▸ Aim of the task
When you print the records below, keep every word exact and leave out the images.

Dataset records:
:::
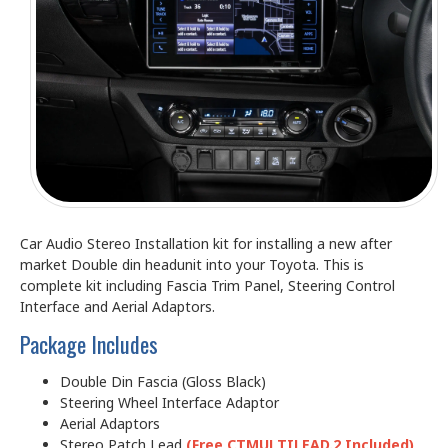
Car Audio Stereo Installation kit for installing a new after
market Double din headunit into your Toyota. This is
complete kit including Fascia Trim Panel, Steering Control
Interface and Aerial Adaptors.
Package Includes
Double Din Fascia (Gloss Black)
Steering Wheel Interface Adaptor
Aerial Adaptors
Stereo Patch Lead
(Free CTMULTILEAD.2 Included)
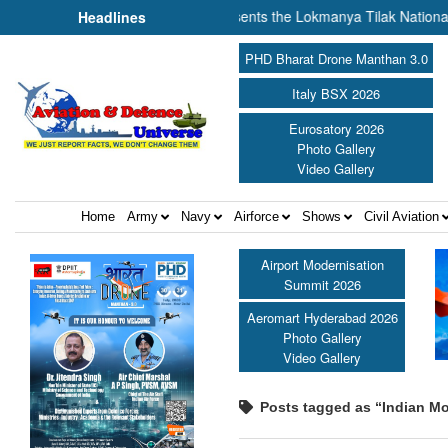
f Cooperation Amit Shah presents the Lokmanya Tilak National Award 20
Headlines
PHD Bharat Drone Manthan 3.0
Italy BSX 2026
Eurosatory 2026
Photo Gallery
Video Gallery
Home
Army
Navy
Airforce
Shows
Civil Aviation
Airport Modernisation
Summit 2026
Aeromart Hyderabad 2026
Photo Gallery
Video Gallery
Posts tagged as “Indian Mo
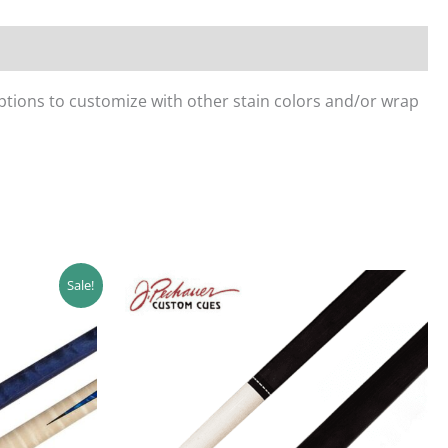
ptions to customize with other stain colors and/or wrap
Sale!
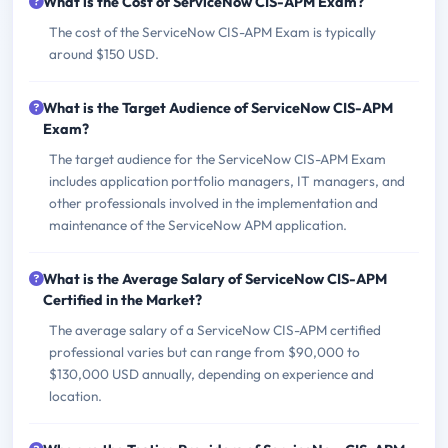
What is the Cost of ServiceNow CIS-APM Exam?
The cost of the ServiceNow CIS-APM Exam is typically
around $150 USD.
What is the Target Audience of ServiceNow CIS-APM
Exam?
The target audience for the ServiceNow CIS-APM Exam
includes application portfolio managers, IT managers, and
other professionals involved in the implementation and
maintenance of the ServiceNow APM application.
What is the Average Salary of ServiceNow CIS-APM
Certified in the Market?
The average salary of a ServiceNow CIS-APM certified
professional varies but can range from $90,000 to
$130,000 USD annually, depending on experience and
location.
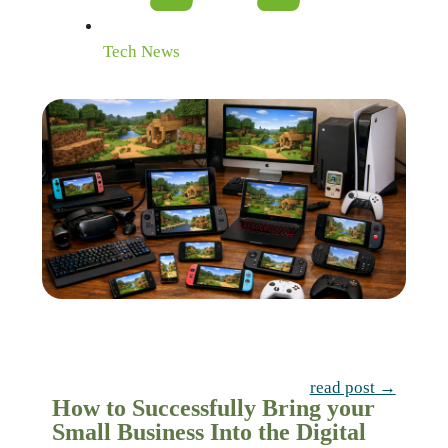
Tech News
read post →
How to Successfully Bring your
Small Business Into the Digital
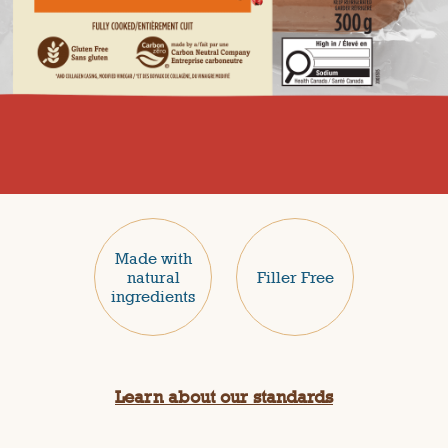
Made with
natural
Filler Free
ingredients
Learn about our standards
:::
▸ Problem solution
Car Audio Stereo Installation kit for installing a new after
market Double din headunit into your Toyota. This is
complete kit including Fascia Trim Panel, Steering Control
Interface and Aerial Adaptors.
Package Includes
Double Din Fascia (Gloss Black)
Steering Wheel Interface Adaptor
Aerial Adaptors
Stereo Patch Lead
(Free CTMULTILEAD.2 Included)
f Cooperation Amit Shah presents the Lokmanya Tilak National Award 20
Headlines
PHD Bharat Drone Manthan 3.0
Italy BSX 2026
Eurosatory 2026
Photo Gallery
Video Gallery
Home
Army
Navy
Airforce
Shows
Civil Aviation
Airport Modernisation
Summit 2026
Aeromart Hyderabad 2026
Photo Gallery
Video Gallery
Posts tagged as “Indian Mo
ptions to customize with other stain colors and/or wrap
Sale!
What is the Cost of ServiceNow CIS-APM Exam?
The cost of the ServiceNow CIS-APM Exam is typically
around $150 USD.
What is the Target Audience of ServiceNow CIS-APM
Exam?
The target audience for the ServiceNow CIS-APM Exam
includes application portfolio managers, IT managers, and
other professionals involved in the implementation and
maintenance of the ServiceNow APM application.
What is the Average Salary of ServiceNow CIS-APM
Certified in the Market?
The average salary of a ServiceNow CIS-APM certified
professional varies but can range from $90,000 to
$130,000 USD annually, depending on experience and
location.
Tech News
read post →
How to Successfully Bring your
Small Business Into the Digital
Made with
natural
Filler Free
ingredients
Learn about our standards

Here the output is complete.